The 34 year-old has lived in Perth for the past 12 years, leaving Taipei as the gay and lesbian movement was well underway. Gavin came out at 17 just as the scene was evolving in Taiwan; his family lived just 10 metres away from Funky, one of the first gay venues in the city. He loves Perth and backs it up by stating that he would have moved to the east coast by now if he didn’t.

Yet he believes there is a mood in Perth that does not bode well for gay men of Asian descent. ‘In Perth, the gay and lesbian community, more specifically in the gay community, there is a lot of prejudice towards people of colour… more specifically, if I’m daring enough, gay Asians,’ says Gavin.

He is not talking about general discrimination per se; it’s more about ‘mate selection’. ‘We don’t really have a presence of a gay Asian community’ he said.

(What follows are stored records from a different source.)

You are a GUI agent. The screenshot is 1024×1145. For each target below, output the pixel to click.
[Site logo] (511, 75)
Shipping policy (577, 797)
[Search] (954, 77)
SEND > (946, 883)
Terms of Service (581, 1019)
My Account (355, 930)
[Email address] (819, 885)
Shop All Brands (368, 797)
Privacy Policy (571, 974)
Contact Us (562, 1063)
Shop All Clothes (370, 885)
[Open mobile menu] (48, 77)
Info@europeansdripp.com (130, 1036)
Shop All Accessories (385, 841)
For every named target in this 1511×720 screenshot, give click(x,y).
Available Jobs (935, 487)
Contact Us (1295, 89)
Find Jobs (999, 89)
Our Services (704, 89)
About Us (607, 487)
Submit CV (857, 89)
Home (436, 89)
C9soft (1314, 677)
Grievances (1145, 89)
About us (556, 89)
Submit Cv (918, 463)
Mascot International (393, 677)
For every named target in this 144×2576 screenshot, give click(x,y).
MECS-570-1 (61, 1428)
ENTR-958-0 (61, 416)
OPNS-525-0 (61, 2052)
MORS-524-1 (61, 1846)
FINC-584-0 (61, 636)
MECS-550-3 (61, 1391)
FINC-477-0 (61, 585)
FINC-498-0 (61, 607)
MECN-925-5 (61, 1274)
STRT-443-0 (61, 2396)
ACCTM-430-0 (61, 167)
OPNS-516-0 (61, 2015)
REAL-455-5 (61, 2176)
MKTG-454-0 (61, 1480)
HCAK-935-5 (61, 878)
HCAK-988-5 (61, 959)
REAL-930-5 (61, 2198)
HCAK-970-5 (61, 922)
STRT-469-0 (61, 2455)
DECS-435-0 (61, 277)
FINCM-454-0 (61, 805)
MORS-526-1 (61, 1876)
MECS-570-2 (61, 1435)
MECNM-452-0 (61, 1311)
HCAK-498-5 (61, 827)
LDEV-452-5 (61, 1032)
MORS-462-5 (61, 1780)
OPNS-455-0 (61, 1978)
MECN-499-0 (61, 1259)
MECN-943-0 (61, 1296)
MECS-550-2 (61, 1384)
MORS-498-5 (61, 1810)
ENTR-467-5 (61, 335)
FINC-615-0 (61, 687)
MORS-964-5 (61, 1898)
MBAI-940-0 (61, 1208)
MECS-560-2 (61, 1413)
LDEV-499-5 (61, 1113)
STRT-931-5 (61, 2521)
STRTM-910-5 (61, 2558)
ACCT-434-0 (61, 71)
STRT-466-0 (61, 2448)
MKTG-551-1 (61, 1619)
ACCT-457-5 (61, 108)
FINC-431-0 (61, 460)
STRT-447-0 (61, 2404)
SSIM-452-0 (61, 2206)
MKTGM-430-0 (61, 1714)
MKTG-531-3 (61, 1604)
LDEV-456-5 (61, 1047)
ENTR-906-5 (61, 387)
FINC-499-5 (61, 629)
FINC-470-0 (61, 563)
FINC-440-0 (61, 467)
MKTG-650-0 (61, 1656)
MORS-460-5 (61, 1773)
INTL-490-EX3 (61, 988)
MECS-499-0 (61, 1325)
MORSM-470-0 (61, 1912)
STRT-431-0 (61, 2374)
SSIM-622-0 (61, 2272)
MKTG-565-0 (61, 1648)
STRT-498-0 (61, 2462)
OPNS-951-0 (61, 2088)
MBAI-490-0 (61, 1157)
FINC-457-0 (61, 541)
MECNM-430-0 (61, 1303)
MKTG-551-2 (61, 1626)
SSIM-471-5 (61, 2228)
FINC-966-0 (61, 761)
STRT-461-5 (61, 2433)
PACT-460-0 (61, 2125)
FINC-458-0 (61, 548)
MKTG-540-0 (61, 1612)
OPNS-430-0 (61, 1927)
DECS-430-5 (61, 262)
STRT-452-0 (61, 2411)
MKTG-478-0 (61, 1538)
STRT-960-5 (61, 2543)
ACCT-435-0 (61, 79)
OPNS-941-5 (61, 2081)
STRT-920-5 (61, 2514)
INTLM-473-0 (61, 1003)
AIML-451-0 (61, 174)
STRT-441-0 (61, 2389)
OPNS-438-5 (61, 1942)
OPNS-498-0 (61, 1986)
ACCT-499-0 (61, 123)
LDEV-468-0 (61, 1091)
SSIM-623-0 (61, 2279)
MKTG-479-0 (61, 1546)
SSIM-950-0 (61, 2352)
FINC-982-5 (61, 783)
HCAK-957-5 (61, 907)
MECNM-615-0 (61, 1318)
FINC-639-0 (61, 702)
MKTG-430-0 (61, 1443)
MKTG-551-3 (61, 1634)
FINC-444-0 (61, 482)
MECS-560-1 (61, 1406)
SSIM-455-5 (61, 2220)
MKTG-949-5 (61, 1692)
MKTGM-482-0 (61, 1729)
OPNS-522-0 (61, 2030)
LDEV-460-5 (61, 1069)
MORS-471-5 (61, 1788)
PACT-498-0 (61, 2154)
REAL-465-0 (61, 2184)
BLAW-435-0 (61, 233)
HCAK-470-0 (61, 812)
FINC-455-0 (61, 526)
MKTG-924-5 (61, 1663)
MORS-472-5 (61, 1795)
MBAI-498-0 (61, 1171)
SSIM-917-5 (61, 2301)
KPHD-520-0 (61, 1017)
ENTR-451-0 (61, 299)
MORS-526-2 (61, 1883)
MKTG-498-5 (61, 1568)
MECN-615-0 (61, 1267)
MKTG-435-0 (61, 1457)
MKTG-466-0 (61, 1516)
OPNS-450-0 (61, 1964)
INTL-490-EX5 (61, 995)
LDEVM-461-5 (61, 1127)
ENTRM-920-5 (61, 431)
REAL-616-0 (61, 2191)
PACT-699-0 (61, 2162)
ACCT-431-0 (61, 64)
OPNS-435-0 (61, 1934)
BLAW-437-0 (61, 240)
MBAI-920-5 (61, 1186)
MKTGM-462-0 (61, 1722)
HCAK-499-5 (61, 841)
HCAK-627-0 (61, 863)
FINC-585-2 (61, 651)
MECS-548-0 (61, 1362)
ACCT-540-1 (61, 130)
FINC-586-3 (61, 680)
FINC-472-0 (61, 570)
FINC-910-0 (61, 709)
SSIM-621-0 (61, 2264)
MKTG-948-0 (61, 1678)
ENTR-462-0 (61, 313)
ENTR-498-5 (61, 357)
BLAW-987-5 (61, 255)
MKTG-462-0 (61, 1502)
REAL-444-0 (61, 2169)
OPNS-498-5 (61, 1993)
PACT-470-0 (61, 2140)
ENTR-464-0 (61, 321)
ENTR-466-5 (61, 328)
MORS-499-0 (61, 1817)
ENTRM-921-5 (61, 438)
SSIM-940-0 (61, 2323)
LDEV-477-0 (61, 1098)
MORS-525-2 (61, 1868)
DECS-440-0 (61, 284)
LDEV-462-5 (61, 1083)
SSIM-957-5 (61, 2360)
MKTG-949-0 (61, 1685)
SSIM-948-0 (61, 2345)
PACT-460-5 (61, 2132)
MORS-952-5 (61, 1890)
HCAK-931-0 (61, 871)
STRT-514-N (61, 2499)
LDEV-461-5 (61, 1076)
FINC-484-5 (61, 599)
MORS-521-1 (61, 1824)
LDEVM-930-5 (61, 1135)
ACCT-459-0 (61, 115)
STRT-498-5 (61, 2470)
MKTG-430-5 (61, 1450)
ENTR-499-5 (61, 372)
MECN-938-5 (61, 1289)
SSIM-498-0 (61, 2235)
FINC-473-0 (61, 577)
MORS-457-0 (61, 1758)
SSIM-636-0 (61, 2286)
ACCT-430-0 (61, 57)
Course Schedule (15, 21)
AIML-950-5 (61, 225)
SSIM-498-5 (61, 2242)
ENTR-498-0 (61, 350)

Gavin suggests there are a great number of gay men from the region in Perth although the population is largely transient due to the international student population and opportunities on the eastern seaboard.

Gavin himself was drawn to Australia for its focus on the individual. He said ‘from a very young age, I had very valued individuality which is what Australia’s society highly valued’. Sexuality and his heritage played little influence in the scheme of things for Gavin: ‘To me, it does not really matter, I see myself as an individual just like I see everybody else’.